* Assignment: Go to the line holding "Given the image: Find" in the entries below and write out exactly every line down to and including the line holding "Image attached. Where".

Given data START

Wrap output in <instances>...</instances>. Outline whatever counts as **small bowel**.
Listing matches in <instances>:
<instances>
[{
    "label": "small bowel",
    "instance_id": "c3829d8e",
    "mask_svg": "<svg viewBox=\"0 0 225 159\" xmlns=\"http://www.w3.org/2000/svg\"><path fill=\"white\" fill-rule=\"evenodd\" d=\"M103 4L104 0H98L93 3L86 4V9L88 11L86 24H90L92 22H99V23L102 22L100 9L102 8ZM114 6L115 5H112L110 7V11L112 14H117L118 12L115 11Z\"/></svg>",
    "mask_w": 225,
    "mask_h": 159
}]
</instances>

Given data END
Given data START

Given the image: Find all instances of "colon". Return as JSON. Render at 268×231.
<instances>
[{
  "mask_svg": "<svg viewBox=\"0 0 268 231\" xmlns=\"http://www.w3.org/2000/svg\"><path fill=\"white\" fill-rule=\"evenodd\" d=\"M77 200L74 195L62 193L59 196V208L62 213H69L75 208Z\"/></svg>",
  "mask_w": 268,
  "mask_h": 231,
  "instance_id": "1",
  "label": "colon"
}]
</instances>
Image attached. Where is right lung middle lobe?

Given data END

* Solution for this problem:
Given the image: Find all instances of "colon". Return as JSON. Render at 268×231.
<instances>
[{
  "mask_svg": "<svg viewBox=\"0 0 268 231\" xmlns=\"http://www.w3.org/2000/svg\"><path fill=\"white\" fill-rule=\"evenodd\" d=\"M77 200L74 195L62 193L59 196V208L62 213H69L75 208Z\"/></svg>",
  "mask_w": 268,
  "mask_h": 231,
  "instance_id": "1",
  "label": "colon"
}]
</instances>
Image attached. Where is right lung middle lobe?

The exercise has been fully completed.